Manufactured by The Boeing Company (BA - Free Report) , the F/A-18 aircraft is a state-of-the-art tactical aircraft in the U.S. Navy inventory. It offers cutting-edge multi-role strike fighter capability and flexibility to perform virtually every mission in the tactical spectrum. These include day/night strike with precision-guided weapons, fighter escort, close air support, suppression of enemy air defenses, maritime strike, reconnaissance, forward air control and tanker missions.

Australia has a fleet of more than 70 1980s-era F/A-18 Hornets and 24 F/A-18F Super Hornets, which are essentially a new model of aircraft. GE Aviation makes electric power generators and related systems for military and civilian aircraft. This will help the Australian government to gradually phase out the F/A-18 with F-35 aircrafts.

The contact will be executed by GE Aviation’s Vandalia facility in Dayton region. GE Aviation has three plants in Dayton with 1,300 employees combined and such contracts will keep the business humming in the region.
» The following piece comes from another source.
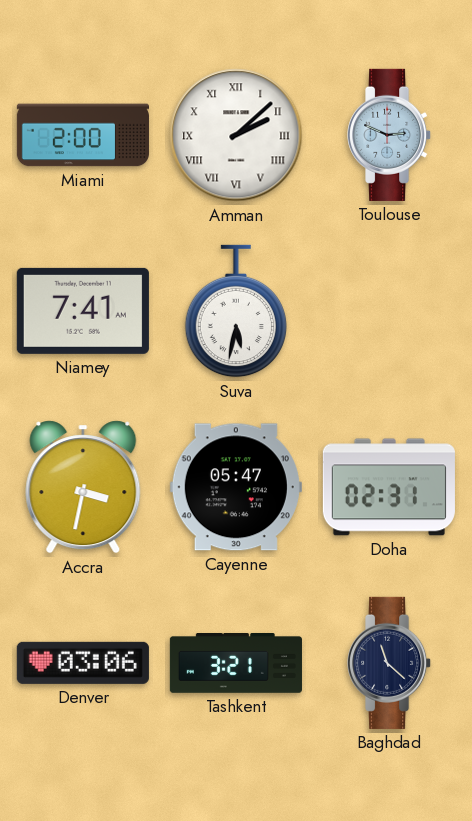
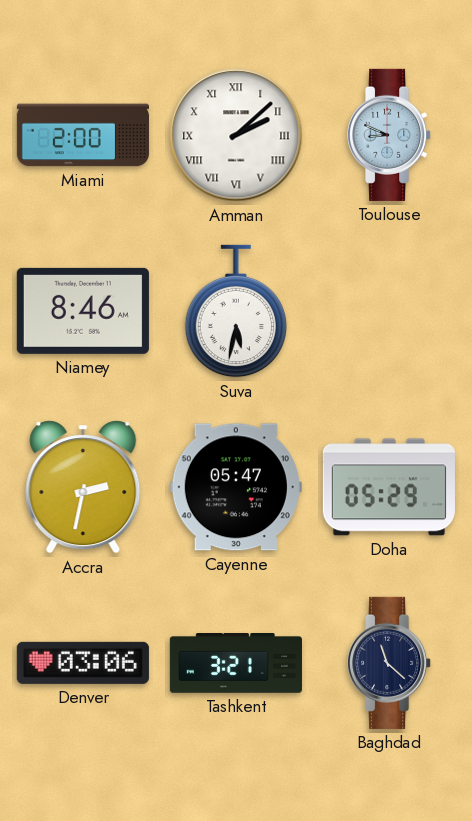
Toulouse: 2:49 -> 8:49
Niamey: 7:41 -> 8:46
Accra: 3:32 -> 2:32
Doha: 02:31 -> 05:29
Additionally, the deal is likely to augment the revenues of the company as it aims to script a turnaround in 2018.

Shares of GE have underperformed the industry year to date, with an average loss of 44.8% significantly wider than a decline of 4.1% for the latter. In order to boost the company’s sagging shares, CEO John Flannery has decided to focus on just three core segments — power, aviation and health-care equipment — and gradually exit all other businesses.



GE further intends to sell assets worth $20 billion to improve liquidity and reduce overhead costs by $2 billion in 2018, majority of which is likely to come from the beleaguered power segment that sells electrical generation equipment. In addition, GE has also halved its dividend. Flannery has termed 2018 as a reset year and expects the company to stage a turnaround to reward its shareholders with risk-adjusted returns. Critics, however, have widely raised concerns about the efficacy of such steps.

GE currently has a Zacks Rank #5 (Strong Sell). Better-ranked stocks in the industry include 3M Company (MMM - Free Report) and Raven Industries, Inc. , both carrying a Zacks Rank #2 (Buy). You can see the complete list of today’s Zacks #1 Rank (Strong Buy) stocks here.

3M has a long-term earnings growth expectation of 10.2%. It has surpassed estimates thrice in the trailing four quarters with an average positive surprise of 2.5%.

Raven has an expected long-term earnings growth rate of 10%. It has exceeded estimates thrice in the trailing four quarters with an average beat of 25.8%.